## TASK DETAILS:
Return the lines below that contain the word "Karşısı".

## SUPPLIED ENTRIES:
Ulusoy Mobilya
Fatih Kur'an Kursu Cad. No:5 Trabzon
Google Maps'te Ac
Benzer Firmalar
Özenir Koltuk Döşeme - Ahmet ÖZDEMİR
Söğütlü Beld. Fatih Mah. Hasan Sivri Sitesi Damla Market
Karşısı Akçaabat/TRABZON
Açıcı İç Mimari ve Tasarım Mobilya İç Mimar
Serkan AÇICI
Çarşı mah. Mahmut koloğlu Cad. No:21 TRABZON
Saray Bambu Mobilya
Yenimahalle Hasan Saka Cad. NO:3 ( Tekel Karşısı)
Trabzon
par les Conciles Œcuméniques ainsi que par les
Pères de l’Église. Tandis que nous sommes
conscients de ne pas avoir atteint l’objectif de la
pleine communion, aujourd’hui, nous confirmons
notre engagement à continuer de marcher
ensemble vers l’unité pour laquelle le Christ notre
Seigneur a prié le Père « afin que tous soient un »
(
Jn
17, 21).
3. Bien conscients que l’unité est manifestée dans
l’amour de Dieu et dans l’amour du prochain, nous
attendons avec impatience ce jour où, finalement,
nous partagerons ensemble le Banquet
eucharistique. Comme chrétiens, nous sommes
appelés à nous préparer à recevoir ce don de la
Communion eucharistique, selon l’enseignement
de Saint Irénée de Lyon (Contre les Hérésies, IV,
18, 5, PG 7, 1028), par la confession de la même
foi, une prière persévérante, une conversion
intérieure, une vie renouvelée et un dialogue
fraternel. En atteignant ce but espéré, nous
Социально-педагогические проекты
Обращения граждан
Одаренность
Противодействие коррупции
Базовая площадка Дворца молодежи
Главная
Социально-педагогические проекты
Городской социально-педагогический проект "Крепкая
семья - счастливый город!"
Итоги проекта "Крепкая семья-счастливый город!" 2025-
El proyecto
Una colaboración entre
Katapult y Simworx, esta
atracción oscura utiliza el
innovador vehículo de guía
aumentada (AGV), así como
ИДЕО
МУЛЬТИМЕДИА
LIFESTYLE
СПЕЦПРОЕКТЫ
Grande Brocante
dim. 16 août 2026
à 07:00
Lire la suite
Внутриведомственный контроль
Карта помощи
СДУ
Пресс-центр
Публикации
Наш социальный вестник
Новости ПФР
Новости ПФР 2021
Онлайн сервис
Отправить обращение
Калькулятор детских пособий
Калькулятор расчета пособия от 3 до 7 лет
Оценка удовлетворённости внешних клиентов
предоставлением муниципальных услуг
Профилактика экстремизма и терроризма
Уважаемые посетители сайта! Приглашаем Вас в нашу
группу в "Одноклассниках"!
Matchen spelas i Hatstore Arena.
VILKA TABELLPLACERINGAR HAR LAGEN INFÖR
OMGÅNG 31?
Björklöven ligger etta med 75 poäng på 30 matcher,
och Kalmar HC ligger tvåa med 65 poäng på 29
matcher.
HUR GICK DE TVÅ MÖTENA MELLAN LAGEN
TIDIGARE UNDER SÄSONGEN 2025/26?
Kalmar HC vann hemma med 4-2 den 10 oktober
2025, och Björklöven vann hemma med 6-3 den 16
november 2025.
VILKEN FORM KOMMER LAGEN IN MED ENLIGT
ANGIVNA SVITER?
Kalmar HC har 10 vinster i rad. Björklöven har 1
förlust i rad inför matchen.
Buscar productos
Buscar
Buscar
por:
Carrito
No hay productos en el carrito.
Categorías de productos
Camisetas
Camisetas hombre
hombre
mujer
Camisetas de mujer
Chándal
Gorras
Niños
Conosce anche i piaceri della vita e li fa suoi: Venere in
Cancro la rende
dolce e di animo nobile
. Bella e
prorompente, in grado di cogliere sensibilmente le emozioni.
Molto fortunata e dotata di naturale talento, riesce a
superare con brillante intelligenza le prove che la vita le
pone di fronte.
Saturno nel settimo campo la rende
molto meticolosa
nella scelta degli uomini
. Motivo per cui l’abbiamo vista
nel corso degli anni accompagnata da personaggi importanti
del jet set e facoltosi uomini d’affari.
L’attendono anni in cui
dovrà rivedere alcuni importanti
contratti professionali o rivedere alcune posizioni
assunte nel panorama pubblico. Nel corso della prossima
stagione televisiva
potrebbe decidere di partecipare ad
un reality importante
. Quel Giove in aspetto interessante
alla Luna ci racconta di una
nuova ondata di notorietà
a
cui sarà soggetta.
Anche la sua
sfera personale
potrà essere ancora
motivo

## EXERCISE ANSWER:
Karşısı Akçaabat/TRABZON
Yenimahalle Hasan Saka Cad. NO:3 ( Tekel Karşısı)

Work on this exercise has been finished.